TASK DIRECTIONS
Look below and pull out each line with the word "Privacy".

EXERCISE DATA

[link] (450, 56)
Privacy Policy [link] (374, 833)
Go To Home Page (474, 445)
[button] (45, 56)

...

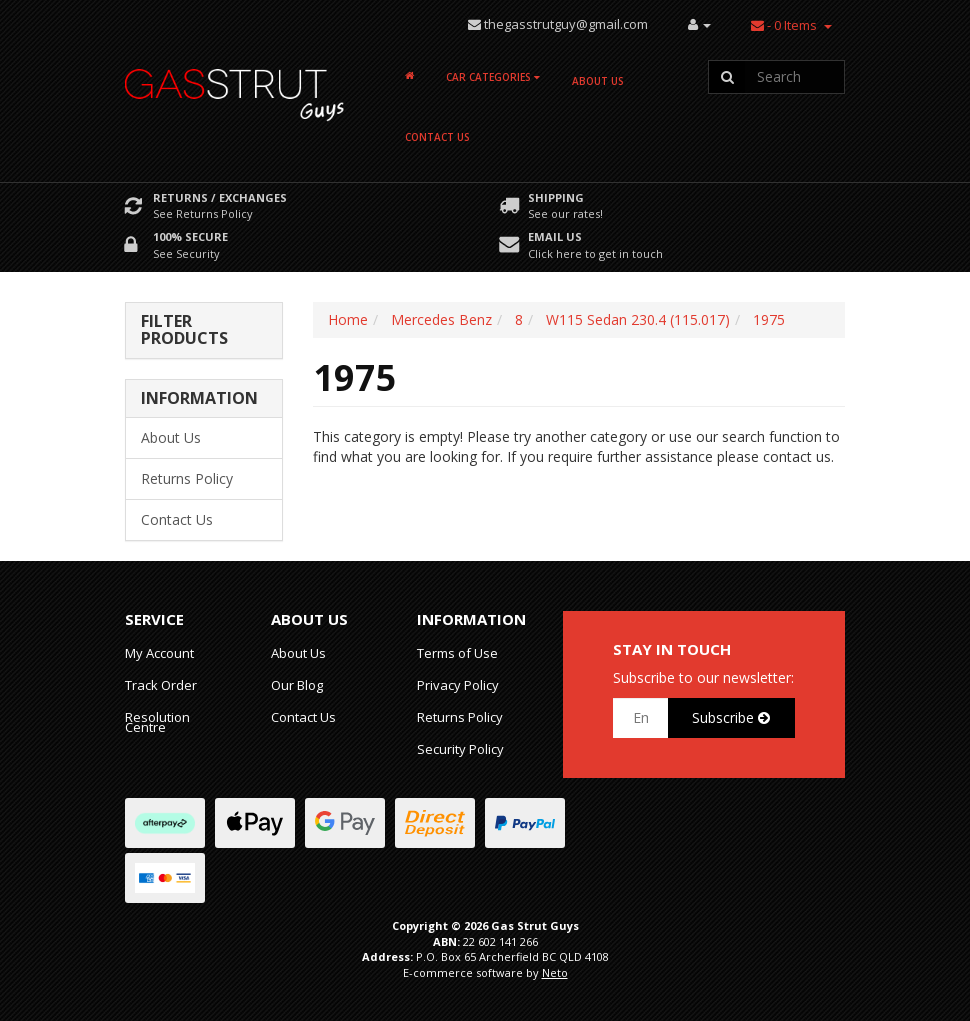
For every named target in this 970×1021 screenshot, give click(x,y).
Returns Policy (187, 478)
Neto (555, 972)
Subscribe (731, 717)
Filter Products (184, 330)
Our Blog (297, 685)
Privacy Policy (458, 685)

EXERCISE RESPONSE
Privacy Policy [link] (374, 833)
Privacy Policy (458, 685)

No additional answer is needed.